▶ [YOUR OBJECTIVE]
Below are records; say how many of their lines include the word "jogú", giving nothing but the number.

Stored entries:
************
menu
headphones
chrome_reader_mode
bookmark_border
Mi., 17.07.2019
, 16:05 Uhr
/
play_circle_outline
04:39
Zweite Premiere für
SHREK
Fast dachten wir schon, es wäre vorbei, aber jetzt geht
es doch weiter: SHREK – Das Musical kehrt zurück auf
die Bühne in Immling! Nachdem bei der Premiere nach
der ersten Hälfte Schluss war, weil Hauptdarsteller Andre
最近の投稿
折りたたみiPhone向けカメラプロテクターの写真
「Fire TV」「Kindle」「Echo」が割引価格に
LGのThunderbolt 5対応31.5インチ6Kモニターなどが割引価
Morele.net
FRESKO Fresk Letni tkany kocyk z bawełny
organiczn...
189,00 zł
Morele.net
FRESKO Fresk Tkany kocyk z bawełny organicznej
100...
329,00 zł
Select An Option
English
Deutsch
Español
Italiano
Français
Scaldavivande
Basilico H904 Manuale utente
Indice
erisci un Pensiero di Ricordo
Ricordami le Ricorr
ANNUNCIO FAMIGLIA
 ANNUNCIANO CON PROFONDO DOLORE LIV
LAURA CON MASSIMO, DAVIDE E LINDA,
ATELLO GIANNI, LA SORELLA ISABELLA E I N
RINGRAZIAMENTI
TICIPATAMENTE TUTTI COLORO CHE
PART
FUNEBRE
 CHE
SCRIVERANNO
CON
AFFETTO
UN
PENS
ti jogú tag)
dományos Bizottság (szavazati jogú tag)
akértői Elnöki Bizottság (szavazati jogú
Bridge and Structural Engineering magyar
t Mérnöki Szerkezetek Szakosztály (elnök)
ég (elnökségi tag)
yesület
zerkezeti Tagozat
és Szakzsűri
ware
************
▶ [ANSWER TO THIS PROBLEM]
3